Perhaps, it would be really better to look for another country with less hypocrites.
16:50 June 29, 2012 by AlexR
Clearly there is something wrong with some of our courts rulings lately. How can she "go back and simply live discreetly and hide her sexuality" while her name is on every newspaper and news outlet? Do they think that the Iranian regime doesn't scan everything written about them on the Western media?

And another thing. According to the article she is a 'qualified architect'. What happened to the reports that the German authorities are desperate to fill hundreds of thousands empty jobs with qualified immigrants? I guess those 'hundreds of thousands empty jobs' were never actually real.
07:01 June 30, 2012 by storymuse
Bravo, AlexR. And honestly, some of our readers astonish me with their barely disguised bigotry. The court's ruling seems to be prejudice also, simply put. I am amazed that it would deny asylum to such a legitimate threat to this woman's life.
12:17 June 30, 2012 by blackboot11
This ruling probably has something to do with the fact that she is in Bavaria, the bastion of the catholic church in Deutschland. And according to this religion, as stated in previous thelocal.de articles, being gay against their principals. So why shold they care about anyone who is gay or even try to help them out?

This is truly a modern day saga of one dark age group (the catholic church) way of dealing with another dark age group's (Iran) ideals.

It is a full on shame that this woman is caught in the middle of thier bigotry and ignorance...
21:53 June 30, 2012 by yourkeau
I think, most commenters did not bother to read Vienna convention on refugees, which Germany has signed voluntarily and consciously.

"A person who owing to a well-founded fear of being persecuted for reasons of race, religion, nationality, membership of a particular social group or political opinion, is outside the country of his nationality and is unable or, owing to such fear, is unwilling to avail himself of the protection of that country; or who, not having a nationality and being outside the country of his former habitual residence as a result of such events, is unable or, owing to such fear, is unwilling to return to it.."

This is a definition of refugee according to the convention. As being gay is subject for persecution in Iran, then every single gay which can escape to Europe, should automatically be granted asylum. You don't like it or not, but this is the law, and Germany should respect it.
17:17 July 2, 2012 by Solonge
Does this mean that if she is returned, and does face the lash...so will the German judge in Bayreuth? I think when a judge glibly makes a decision like this, they should have to share the punishment if they make a bad call...that would ensure a well thought out decision I expect....
14:24 July 7, 2012 by john880
"green idea factory" wrote:

"@BobbyBaxter, actually Germany does have a responsibility for her welfare. "Backward" is one thing, but did you notice in this article that she could be executed simply for who she is?"

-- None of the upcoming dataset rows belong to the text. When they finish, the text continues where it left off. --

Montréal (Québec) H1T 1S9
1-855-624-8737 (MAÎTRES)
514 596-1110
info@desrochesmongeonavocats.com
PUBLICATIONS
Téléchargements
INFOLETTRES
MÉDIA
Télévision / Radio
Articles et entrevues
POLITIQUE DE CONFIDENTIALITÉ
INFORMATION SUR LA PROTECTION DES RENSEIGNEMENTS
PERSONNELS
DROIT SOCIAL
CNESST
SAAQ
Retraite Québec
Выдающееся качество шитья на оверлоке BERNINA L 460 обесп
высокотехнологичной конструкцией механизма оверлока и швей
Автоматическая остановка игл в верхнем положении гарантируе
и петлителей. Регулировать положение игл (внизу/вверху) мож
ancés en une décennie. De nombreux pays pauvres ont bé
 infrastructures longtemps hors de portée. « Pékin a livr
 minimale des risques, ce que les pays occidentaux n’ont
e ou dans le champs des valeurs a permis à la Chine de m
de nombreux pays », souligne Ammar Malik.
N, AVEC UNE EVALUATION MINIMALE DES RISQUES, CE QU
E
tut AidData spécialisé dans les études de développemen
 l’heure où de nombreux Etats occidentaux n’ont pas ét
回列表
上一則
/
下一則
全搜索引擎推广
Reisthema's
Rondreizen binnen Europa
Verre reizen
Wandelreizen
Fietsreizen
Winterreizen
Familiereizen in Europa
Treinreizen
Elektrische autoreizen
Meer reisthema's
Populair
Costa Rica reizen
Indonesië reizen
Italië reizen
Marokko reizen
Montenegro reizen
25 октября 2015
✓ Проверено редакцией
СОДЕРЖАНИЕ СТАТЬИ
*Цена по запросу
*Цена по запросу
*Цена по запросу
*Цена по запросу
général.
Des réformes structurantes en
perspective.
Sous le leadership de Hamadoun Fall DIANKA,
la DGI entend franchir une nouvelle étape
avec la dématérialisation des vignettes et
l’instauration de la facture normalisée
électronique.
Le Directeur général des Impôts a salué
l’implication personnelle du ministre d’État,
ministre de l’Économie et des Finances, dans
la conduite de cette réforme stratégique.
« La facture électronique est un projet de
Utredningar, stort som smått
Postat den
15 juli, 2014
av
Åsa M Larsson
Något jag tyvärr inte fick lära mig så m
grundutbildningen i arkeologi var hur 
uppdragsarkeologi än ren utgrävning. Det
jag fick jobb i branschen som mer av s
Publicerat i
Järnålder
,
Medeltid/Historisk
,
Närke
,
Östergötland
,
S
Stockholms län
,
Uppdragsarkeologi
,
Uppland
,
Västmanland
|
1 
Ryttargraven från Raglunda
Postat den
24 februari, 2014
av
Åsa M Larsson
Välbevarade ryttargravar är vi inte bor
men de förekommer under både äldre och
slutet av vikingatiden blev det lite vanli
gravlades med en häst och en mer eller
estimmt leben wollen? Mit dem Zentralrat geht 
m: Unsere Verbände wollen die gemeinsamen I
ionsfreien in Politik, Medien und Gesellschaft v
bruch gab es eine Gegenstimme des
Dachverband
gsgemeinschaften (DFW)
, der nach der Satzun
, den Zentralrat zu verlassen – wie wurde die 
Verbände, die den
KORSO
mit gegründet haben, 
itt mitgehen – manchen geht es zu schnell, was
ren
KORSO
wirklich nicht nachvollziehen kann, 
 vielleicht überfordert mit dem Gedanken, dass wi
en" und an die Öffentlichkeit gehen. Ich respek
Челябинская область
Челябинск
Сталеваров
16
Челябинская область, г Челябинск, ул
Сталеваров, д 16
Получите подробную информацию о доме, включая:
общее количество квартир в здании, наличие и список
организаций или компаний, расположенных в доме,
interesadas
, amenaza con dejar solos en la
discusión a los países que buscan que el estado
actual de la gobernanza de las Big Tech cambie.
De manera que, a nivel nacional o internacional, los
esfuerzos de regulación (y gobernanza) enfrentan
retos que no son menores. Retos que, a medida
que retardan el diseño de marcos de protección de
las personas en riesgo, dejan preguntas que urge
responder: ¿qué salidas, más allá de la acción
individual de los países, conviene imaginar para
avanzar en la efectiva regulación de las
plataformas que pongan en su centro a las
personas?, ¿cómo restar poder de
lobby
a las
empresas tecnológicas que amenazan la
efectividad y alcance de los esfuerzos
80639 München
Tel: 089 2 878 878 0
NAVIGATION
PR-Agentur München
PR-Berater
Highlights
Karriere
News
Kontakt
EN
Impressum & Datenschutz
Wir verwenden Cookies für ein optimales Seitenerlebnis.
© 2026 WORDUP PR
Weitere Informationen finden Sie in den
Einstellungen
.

Ofcourse Germany has responsibility for her welfare. Everybody takes care of themselves. Her welfare is not only important for herself but also for all of Europe as she is the biggest economical power.

I don't really understand who could "execute" her? Does your sentence bear a symbolic meaning? She is after all one of the strongest players in world politics and has some serial military capacity.

I hope se makes a wise decision on this issue.